Fundamenty relacji
Wczesne dzieciństwo, to kluczowy etap życia – właśnie wtedy „uczymy się” relacji od osoby nam najbliższej (najczęściej własnej matki). Jeśli była ona osobą responsywną, (dbającą o potrzeby dziecka), to takie dziecko przyswoiło bezpieczny i ufny schemat przywiązania. Osoba dorosła wychowana w stylu bezpiecznym wie, że jest warta miłości.
Jeśli natomiast matka była niestabilna emocjonalnie, oziębła czy unikająca relacji, to dziecko przyswoiło styl „pozabezpieczny”. Takie dzieciństwo wypełnione tęsknotą za mamą (żłobek, przedszkole), lękiem (bo często wpadała w gniew) czy poczuciem osamotnienia (bo nie okazywała uczuć i trzymała na dystans), to „rana” na całe życie.
Warto wrócić pamięcią do swojego dzieciństwa i zastanowić się, czy mój dzisiejszy głód miłości, uczuć, ciepła, uwagi, doceniania, nie sięga korzeniami do najwcześniejszego dzieciństwa?
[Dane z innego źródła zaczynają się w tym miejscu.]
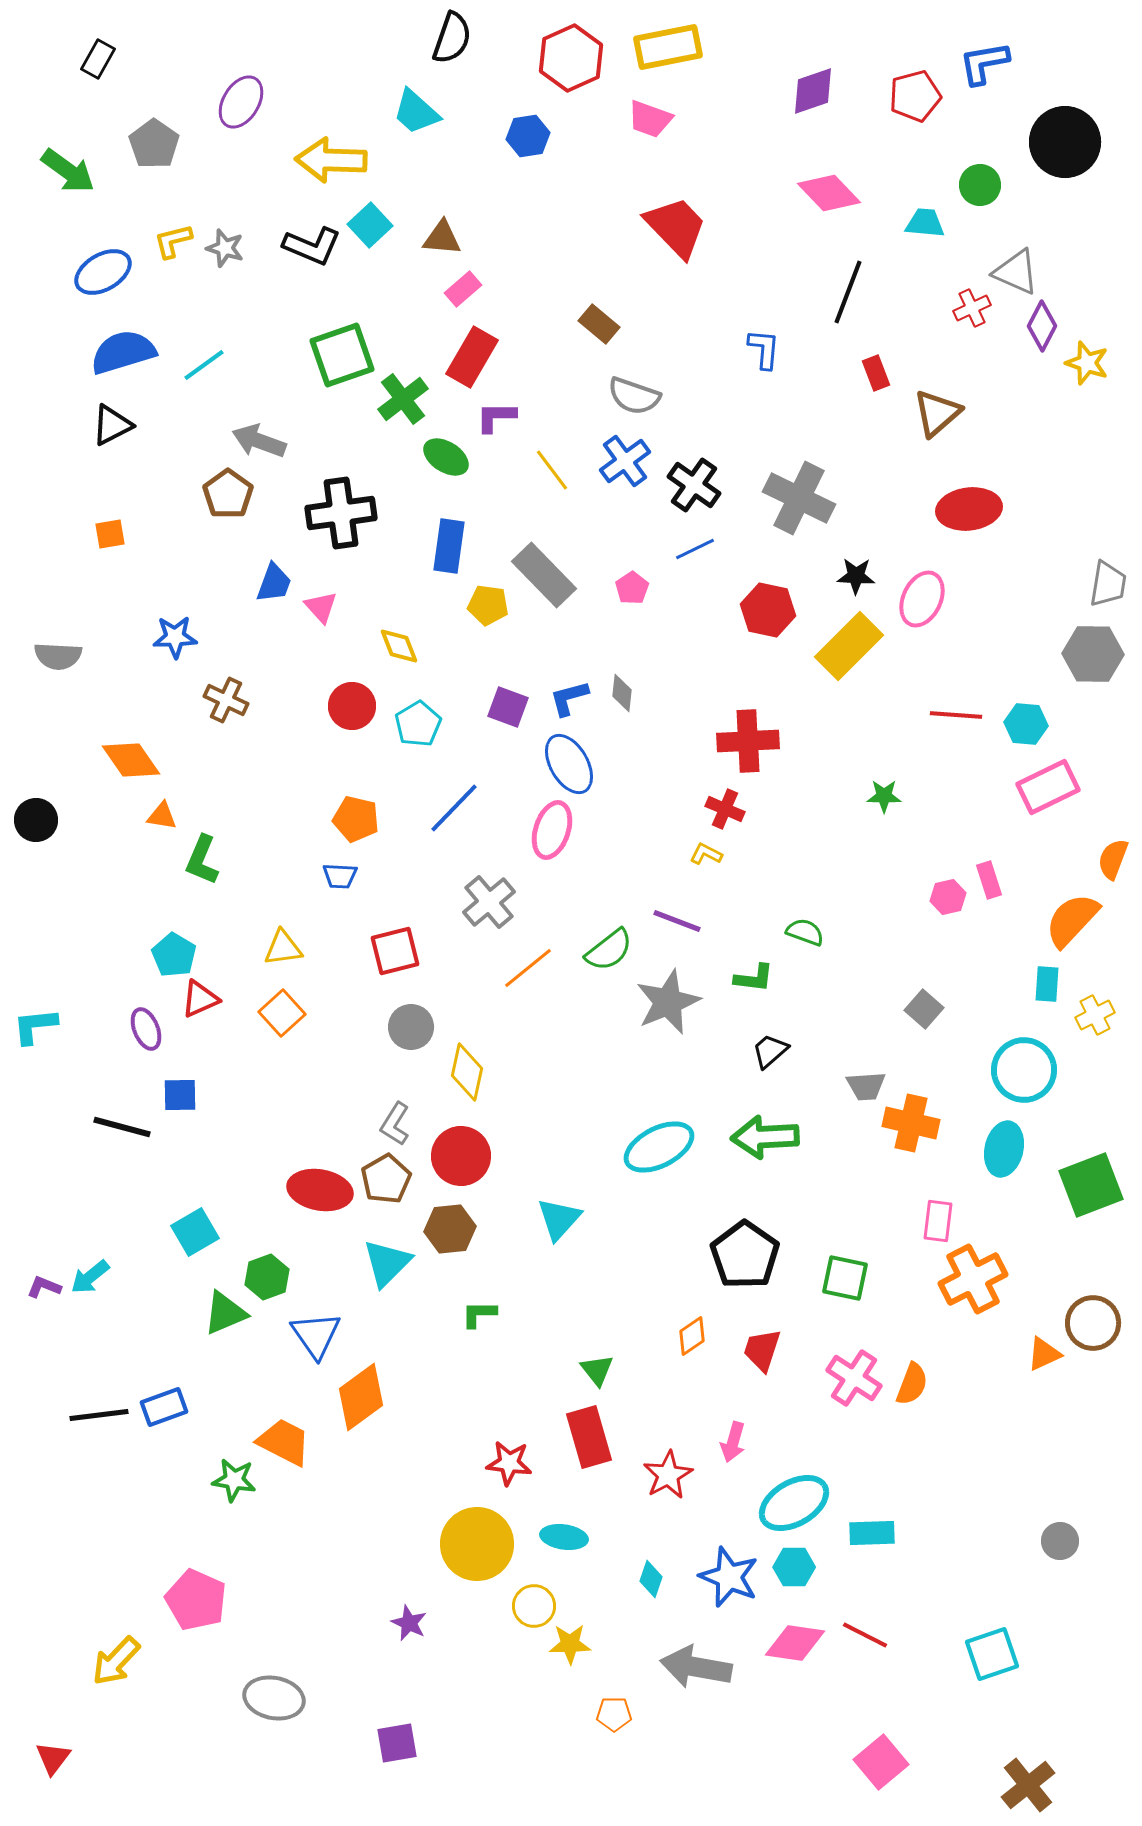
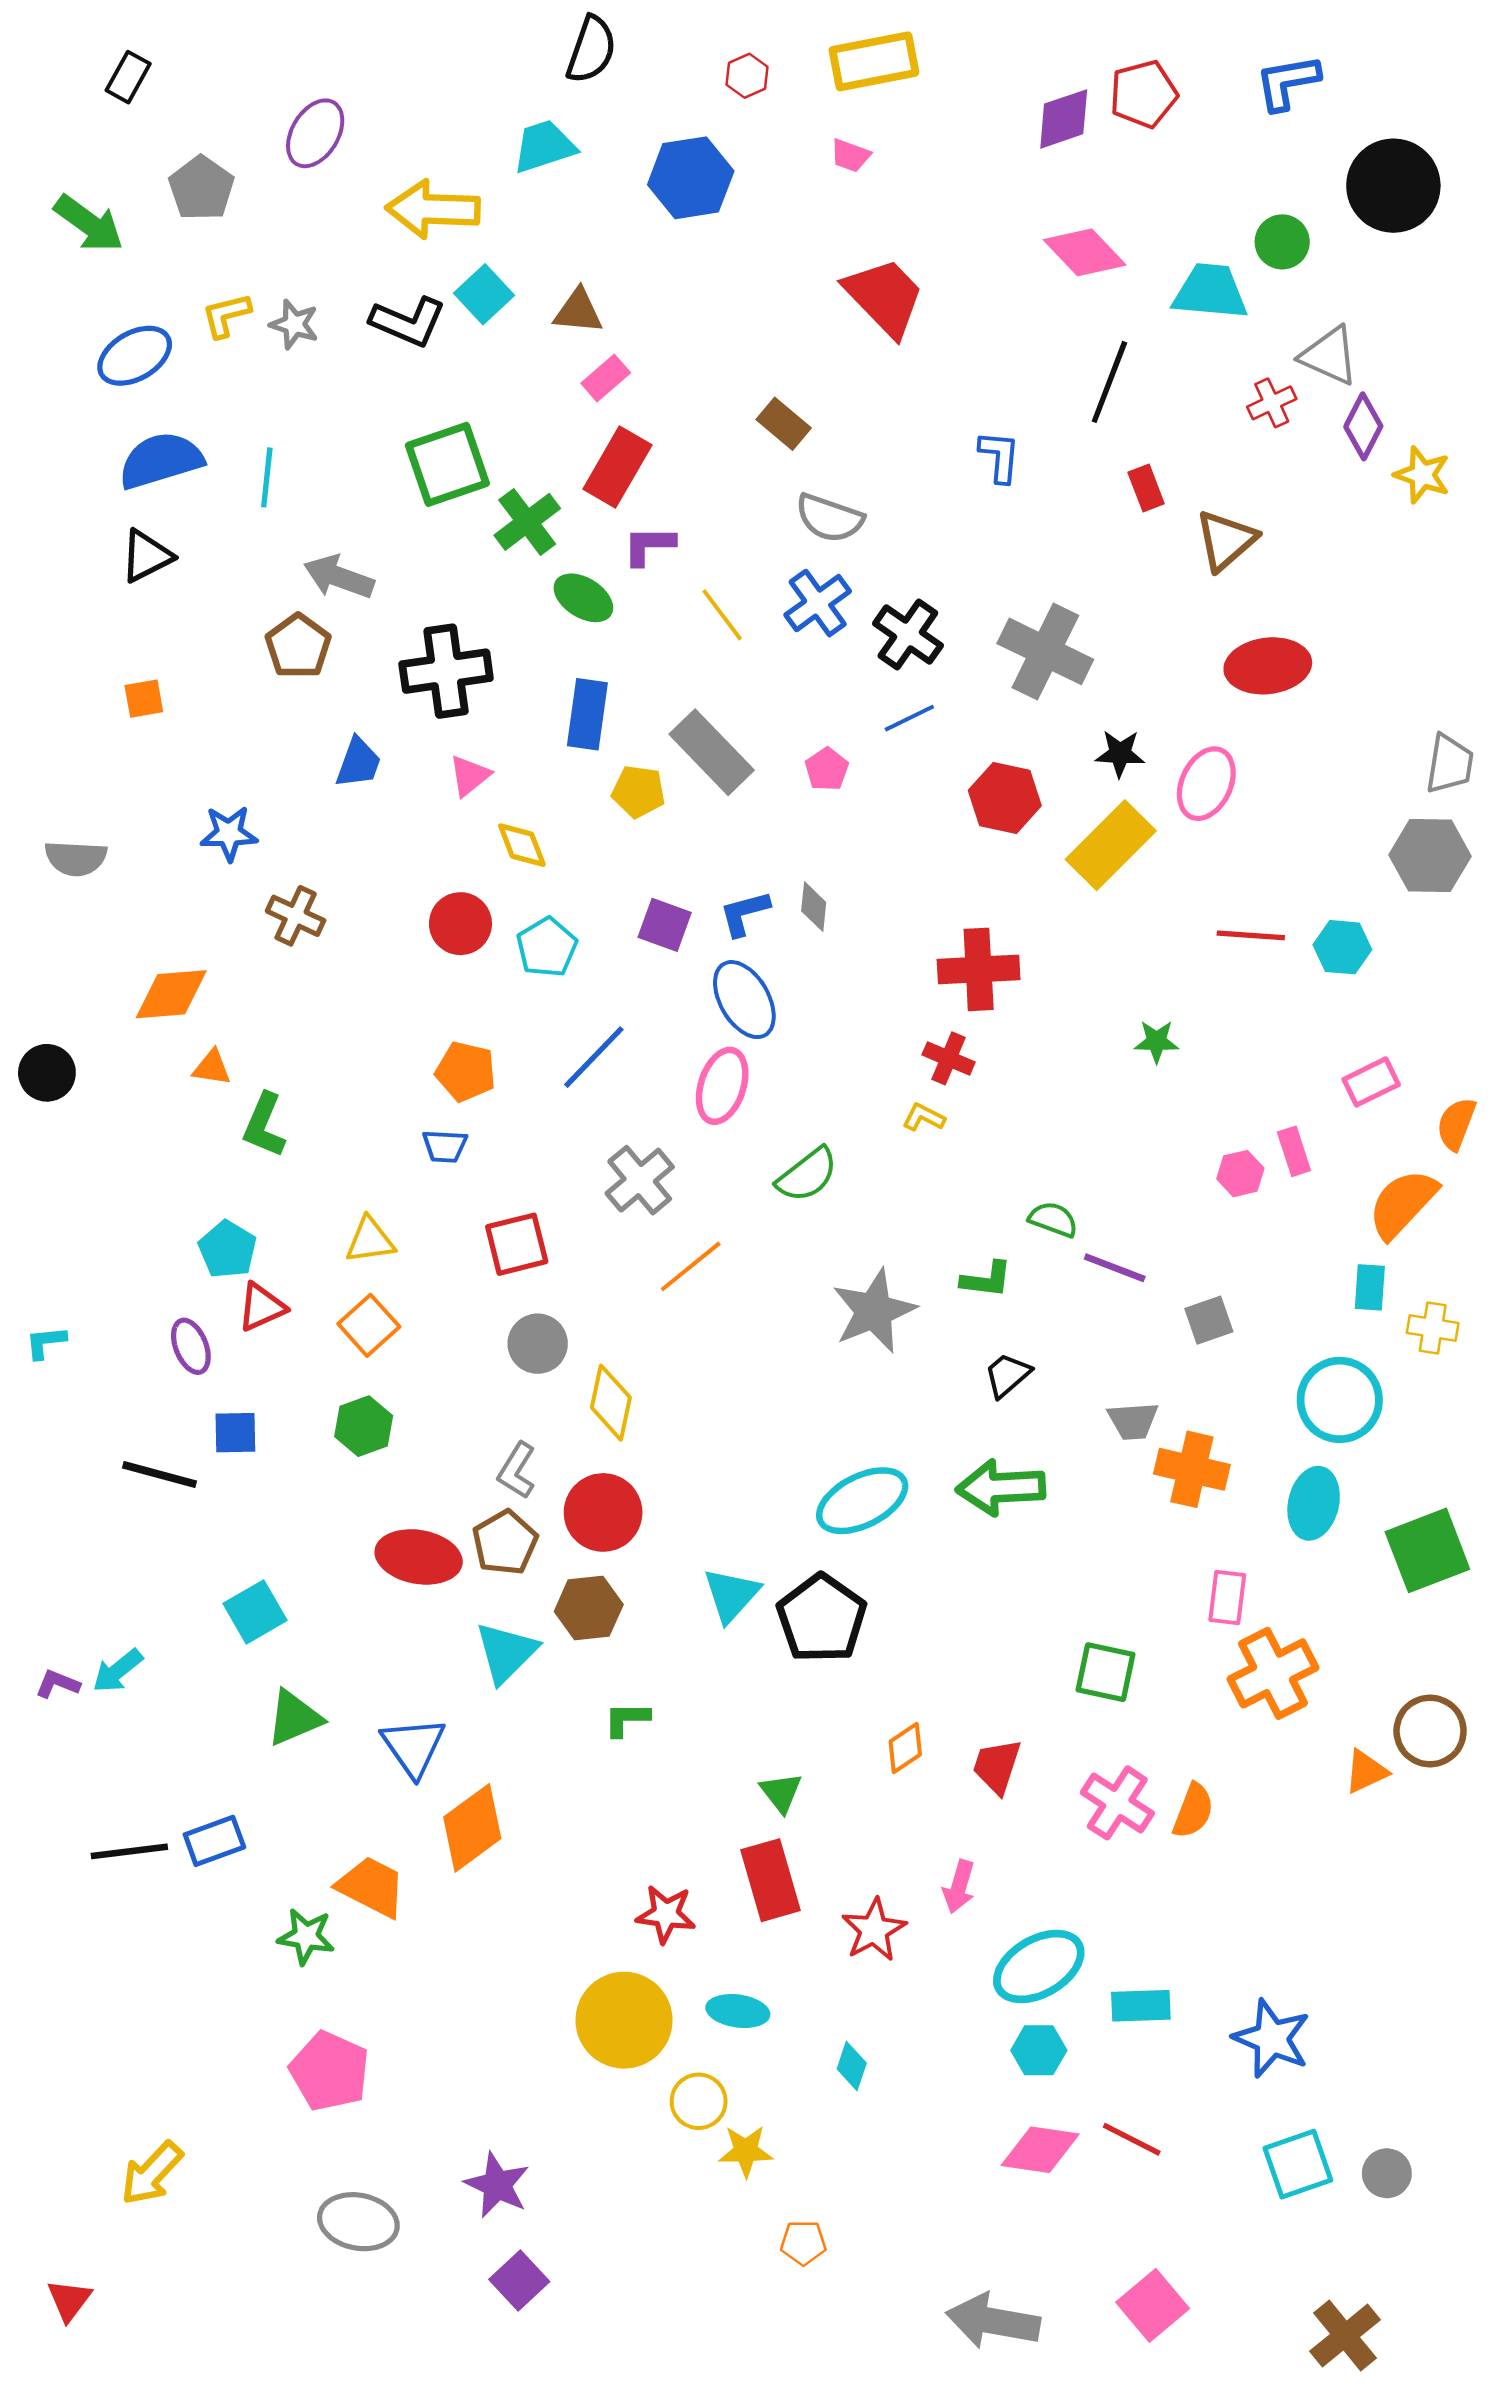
red hexagon: (571, 58) -> (747, 76), size x0.5
red pentagon: (915, 96) -> (1143, 94), moved
cyan trapezoid: (416, 112) -> (544, 146), turned 120
pink trapezoid: (650, 119) -> (850, 156), size x0.7
blue hexagon: (528, 136) -> (691, 178), size x1.5
cyan trapezoid: (925, 223) -> (1210, 292), size x1.5
cyan line: (204, 365) -> (267, 477), turned -48
pink triangle: (321, 607) -> (470, 776), moved, turned 33
orange diamond: (131, 760) -> (171, 994), turned -60
pink rectangle: (1048, 787) -> (1371, 1082), moved, size x0.7
purple line: (677, 921) -> (1115, 1268), moved
green semicircle: (609, 950) -> (807, 1175), moved
gray square: (924, 1009) -> (1209, 1320), turned 30
yellow cross: (1095, 1015) -> (1433, 1328), turned 36
cyan L-shape: (35, 1026) -> (46, 1342), size x0.7
black pentagon: (745, 1255) -> (822, 1618), moved
green hexagon: (267, 1277) -> (364, 1426), moved
gray circle: (1060, 1541) -> (1387, 2173), moved
blue star: (729, 1577) -> (1272, 2038), moved
pink pentagon: (196, 1600) -> (330, 2071), moved
purple star: (409, 1623) -> (497, 2185), moved, size x1.4
gray arrow: (696, 1667) -> (993, 2321), moved
purple square: (397, 1743) -> (519, 2281), turned -33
Czy nie doświadczam negatywnych skutków takiej zaburzonej więzi poprzez:
– ciągły deficyt miłości, atencji, pochwał,
– oziębłość, niechęć do bliskości lub też bezkrytyczne poszukiwanie towarzystwa i akceptacji,
– odbieranie wszystkiego jako atak,
– doświadczanie ciągłego niepokoju, lęku, stresu,
– poczucie bycia bezwartościowym,
– skłonności do uzależnień i zachowań autodestrukcyjnych… itd.
Trauma zaburzonych więzi, które kształtowały nas we wczesnym dzieciństwie, przypomina zrujnowany fundament domu. Fundament jest zawsze ukryty, tak jak wiele wspomnień z dzieciństwa, lecz im bardziej zniszczony, tym bardziej rujnuje całą budowlę. Czasem potrzeba wielu lat terapii, by podnieść się z ruin.
Warto pamiętać, że matki, które nie poradziły sobie z trudem macierzyństwa (oziębłość, nerwowość, zaniedbywanie potrzeb, surowe kary itd.), same doświadczyły w swoim życiu wielu traum (wojna, reżim komunistyczny, bieda). Nie należy żywić wobec nich urazy, lecz przebaczyć. Przebaczenie jest bowiem drogą ku wolności i początkiem uzdrowienia.
„Budząca się rodzina” – miejsce, w którym zdajemy sobie sprawę z naszych zranień, pracujemy nad nimi, przebaczamy, okazujemy życzliwość i cierpliwość. Każdy z nas może miłością powstrzymywać falę cierpienia, która przetacza się nad naszym krajem od pokoleń.